I cannot say much about the second great contributor to 2021 being such a good Haywood collecting year, but I can say that I discovered a French translation of a work by Haywood that I had somehow previously missed. Said work was printed many times, and translated into three other languages. Since I am in the midst of sweeping the market clean of these translations, I don’t want to risk inflating the price of any books that remain outside of institutional collections until I have a decent sample of them. I have managed to buy copies of four editions so far. My examination of these suggests that the few bibliographers who have mention the work have missed a great deal indeed. Both the collecting, and unraveling the mystery, are proving to be immensely enjoyable.

Of the items not covered above, three are by Hatchett: with the help of Stuart Bennett I picked up a copy of Dd.1.1b The Adventures of Abdalla, 2nd ed.—in a very ugly binding, but with the full complement of plates—and I also managed to get two copies of one of his plays, Dd.4.1 The Rival Father Or The Death Of Achilles: A Tragedy. I was particularly pleased about this because both were in intact sammelbands from the one, very large and very interesting eighteenth-century collection of plays, the provenance of which I was able to untangle.

The remaining Haywood items includes two more copies of the first edition of The Female Spectator in French—one with a variant title-page which has, once again, thrown into doubt my arrangement of editions (my original “Ab.60.11” has already become Ab.60.11, Ab.60.11A and Ab.60.11B!). I also received my third NQR copy of Ab.58.9 New Present for a Servant Maid. This one lacks the frontispiece, but has the final leaf, which is missing in my only copy with the frontispiece. Cookery books are particularly hard to find in nice condition, and complete, but one day I hope to find one such unicorn.


Also NQR (not quite right) was a copy of Ab.66.2 A Letter from H---- G----g [Henry Goring]—the pirate edition.

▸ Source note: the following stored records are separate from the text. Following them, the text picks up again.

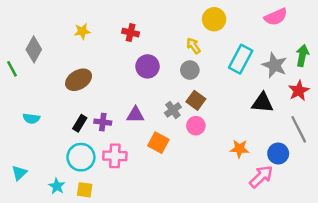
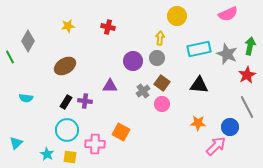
yellow arrow: (193, 46) -> (160, 38), turned 40
cyan rectangle: (241, 59) -> (199, 49), turned 50
purple circle: (148, 66) -> (133, 61), moved
black triangle: (262, 103) -> (199, 85), moved
purple triangle: (135, 115) -> (110, 86), moved
orange square: (158, 143) -> (121, 132), moved
pink cross: (115, 156) -> (95, 144), moved

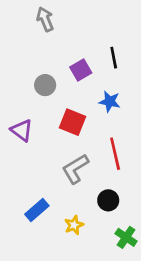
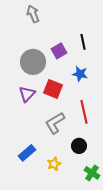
gray circle: (45, 85) -> (33, 62), size x1.6
purple triangle: (22, 130) -> (27, 94), moved, turned 36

Seemingly from the collection of Gershon Legman, I discovered once it arrived that it was missing an entire gathering. Fortunately, the vendor gave me both a complete refund, and the book. I also picked up at various times duplicate odd volumes of The Invisible Spy, The Female Spectator, and Jemmy and Jenny Jessamy, of interest only to someone like me.

The remaining three items are all very nice: Haywood’s Ab.11.1c A Spy on the Conjurer, 2nd ed. (1724); Elizabeth Griffith’s A Collection of Novels, Selected and Revised, 3 vols. (1777), which contains Haywood’s Fruitless Enquiry—which is quite rare (ESTC records nine copies), and often incomplete; and Ac.10b Matrimonial Preceptor, 2nd ed. (1759), which contains excerpts from The Female Spectator.

This last one is a nice segue way into a post I plan to do shortly on unauthorized and previously unrecognized reprints of works by Haywood, but I am still on holidays, so that may be another month away. Until then, thank you to all my (patient) readers, who have put up with my long silences. I will make no resolutions for 2022, but do expect to post more than I did in 2021.